Таким образом, без натянутой интерпретации, этот портрет так соответствует свидетельствам древних. Искусство не противоречит истории, когда рядом с самыми благородными чувствами и поступками оно позволяет нам понять слабость нашего героя, и показывает нам печальную позу, податливые плечи, рот, опущенный в углах. Монеты, отчеканенные в Риме с инициалами S. C. (senatus-consulto), несут похожий профиль и показывают волосы, спускающиеся довольно низко на шею, традиционный признак рода Августа.
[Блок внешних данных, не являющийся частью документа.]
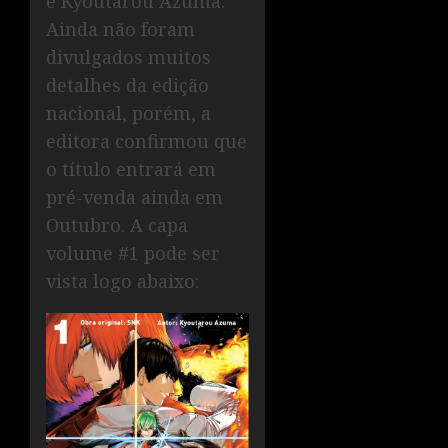
e Kyoutarou Azuma.
Ainda não foram
divulgados muitos
detalhes da edição
nacional, porém, a
editora confirmou que
o título entrará em
pré-venda ainda em
Outubro. A capa
volume #1 pode ser
vista logo abaixo:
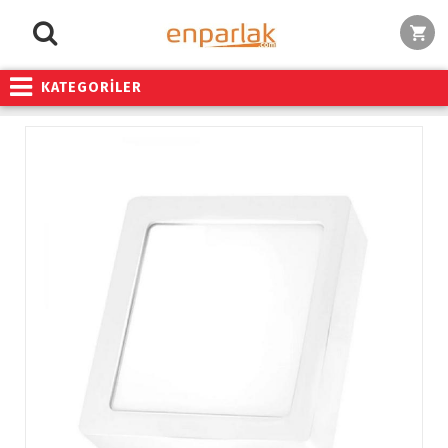
KATEGORİLER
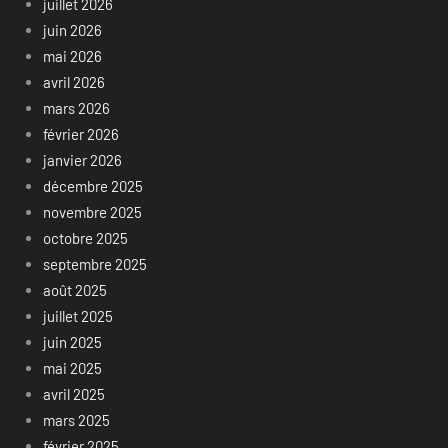
juillet 2026
juin 2026
mai 2026
avril 2026
mars 2026
février 2026
janvier 2026
décembre 2025
novembre 2025
octobre 2025
septembre 2025
août 2025
juillet 2025
juin 2025
mai 2025
avril 2025
mars 2025
février 2025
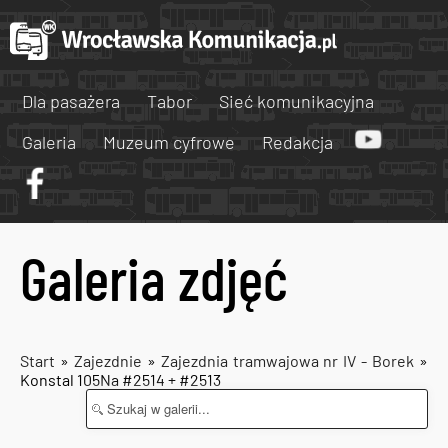
Dla pasażera
Tabor
Sieć komunikacyjna
Galeria
Muzeum cyfrowe
Redakcja
Galeria zdjęć
Start
»
Zajezdnie
»
Zajezdnia tramwajowa nr IV - Borek
»
Konstal 105Na #2514 + #2513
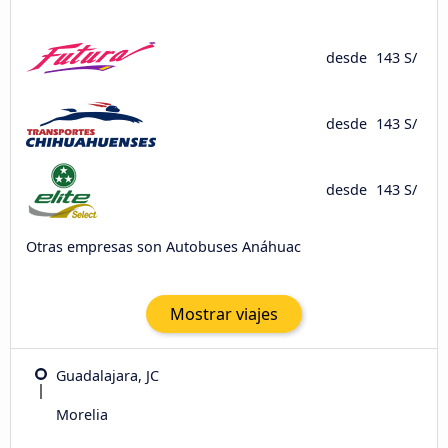
desde
143 S/
desde
143 S/
desde
143 S/
Otras empresas son Autobuses Anáhuac
Mostrar viajes
Guadalajara, JC
Morelia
В Кабинете медалей Парижа можно заметить два камея, изображающие Германика: №207, где голова, высотой всего 2 сантиметра, очень тонкая, полная мягкости, с спокойным выражением; №209, более крупный и справедливо знаменитый. Привезенный из Константинополя кардиналом Умбертом, он принадлежал в течение нескольких веков аббатству Сент-Эвр в Туле. Во времена Людовика XIV его окружили розами и эмалевой оправой, которая подчеркивает его красоту. Этот камень изображает Германика с непокрытой головой, грудью, покрытой эгидой; в правой руке он держит авгуральный жезл с изогнутым наконечником; в левой руке – рог изобилия, символ благ, которые ожидали от него. Он сидит на огромном орле, крылья которого направлены к небу, а лапы еще стоят на земле и сжимают пальмовую ветвь, знак победы. Эти крылья величественны и смело брошены: три слоя оникса, искусно градированные гравером, придают им цвет и различные планы; они скрывают часть тела Германика, готового вознестись на Олимп, в то время как крылатая Победа приближается, чтобы увенчать его короной. Общее чувство энергично указывает на тему, которая есть апофеоз. Композиция полна действительно скульптурного благородства; она поражает своей совершенно идеальной величиной, ибо очевидно, что Германик обязан художнику красотой, которую ни Август, ни Тиберий не получили от своих самых знаменитых граверов. Кажется, что душа всего народа прошла через этот памятник, или, по крайней мере, что дыхание всей партии и пыл честных людей, которые ее составляли, согрели художника и придали ему порыв, превосходящий тот, который он находил в себе до сих пор, настолько это верно, что в искусствах любовь делает больше, чем благосклонность, и убеждение больше, чем интерес.